The flight crew of a 737 freighter were presented with unreliable flight data information two days after the aircraft’s pitot probes were contaminated during maintenance, an ATSB investigation details.
The Airwork-operated Boeing 737 freighter, with four crew on board had departed Perth on 10 June 2022 for a freight service to Christmas Island, via Port Hedland.
As the aircraft was levelling off at 33,000 ft, the flight crew observed a 340 ft discrepancy between the altitude displayed on the captain’s altimeter, and the altitude on the first officer’s altimeter, which was connected to the autopilot.
The flight crew also observed discrepancies between airspeed and Mach numbers.
After descending to 30,000 ft and working through the relevant quick reference handbook, the flight crew established the first officer’s indications were reliable, and advised air traffic control of a need to return to Perth.
After an uneventful landing in Perth, ground crews found foreign residue adhered to the lower surfaces of all four of the aircraft’s pitot-static probes.
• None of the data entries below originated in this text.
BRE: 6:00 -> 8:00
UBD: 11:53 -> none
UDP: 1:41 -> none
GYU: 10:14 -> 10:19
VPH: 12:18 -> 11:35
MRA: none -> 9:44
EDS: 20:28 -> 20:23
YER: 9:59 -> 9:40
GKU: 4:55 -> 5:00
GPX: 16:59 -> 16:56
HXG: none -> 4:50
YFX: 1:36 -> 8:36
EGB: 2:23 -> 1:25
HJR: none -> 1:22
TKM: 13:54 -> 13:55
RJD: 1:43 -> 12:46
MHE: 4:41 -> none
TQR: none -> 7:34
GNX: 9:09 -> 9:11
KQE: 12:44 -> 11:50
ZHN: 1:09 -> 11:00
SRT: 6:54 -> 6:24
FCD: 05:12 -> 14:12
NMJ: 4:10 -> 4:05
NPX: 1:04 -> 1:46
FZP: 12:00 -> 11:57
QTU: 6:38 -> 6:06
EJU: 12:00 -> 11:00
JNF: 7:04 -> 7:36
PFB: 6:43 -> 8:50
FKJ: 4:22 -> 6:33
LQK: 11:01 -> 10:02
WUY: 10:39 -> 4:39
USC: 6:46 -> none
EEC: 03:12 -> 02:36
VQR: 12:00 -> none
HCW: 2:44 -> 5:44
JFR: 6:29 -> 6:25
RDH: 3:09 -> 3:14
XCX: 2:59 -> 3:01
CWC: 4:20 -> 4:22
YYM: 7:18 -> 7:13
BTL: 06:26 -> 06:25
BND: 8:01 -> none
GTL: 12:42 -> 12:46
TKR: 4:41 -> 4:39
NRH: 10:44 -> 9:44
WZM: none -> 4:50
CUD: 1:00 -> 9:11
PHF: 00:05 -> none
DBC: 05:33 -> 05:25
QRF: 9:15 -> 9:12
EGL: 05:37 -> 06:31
“The ATSB established that, during an engine ground run 2 days prior to the incident, the pitot‑static probe covers were not removed, and the automatic pitot heat was not isolated as required by the ground run procedures checklist,” said ATSB Director Transport Safety Kerri Hughes.
“As a result, the covers melted onto the probes. Although cleaned, residue remained on the probe surfaces, which had the potential to compromise the accuracy of the pitot-static instruments in-flight.”
However, as seven flights had been completed between the ground run and the incident flight with no altitude discrepancies reported during this time, the ATSB was unable to a establish a link between the remaining residue and the flight.
Irrespective, pitot probes are extremely sensitive to damage and disruption.
“Data received from an aircraft’s barometric air data sensing instrumentation components is critical for safe flight, and this incident highlights the importance of maintaining a high level of attention to damage and contamination when working on and inspecting these components.”
The ATSB report also notes the flight crew did not notify air traffic control of the altitude discrepancy of 340 ft.
“This discrepancy exceeded the 200 ft maximum allowed altimetry system error for the reduced vertical separation airspace in which they were operating,” Ms Hughes said.
“Flight crews need to advise air traffic control of altimetry system errors, so adequate vertical separation with other aircraft can be assured.”
Since the incident, the maintenance organisation has undertaken several procedural initiatives to reduce the likelihood of melted pitot-static probe covers in the future, including replacing the polyvinyl chloride covers with high temperature resistant Kevlar covers.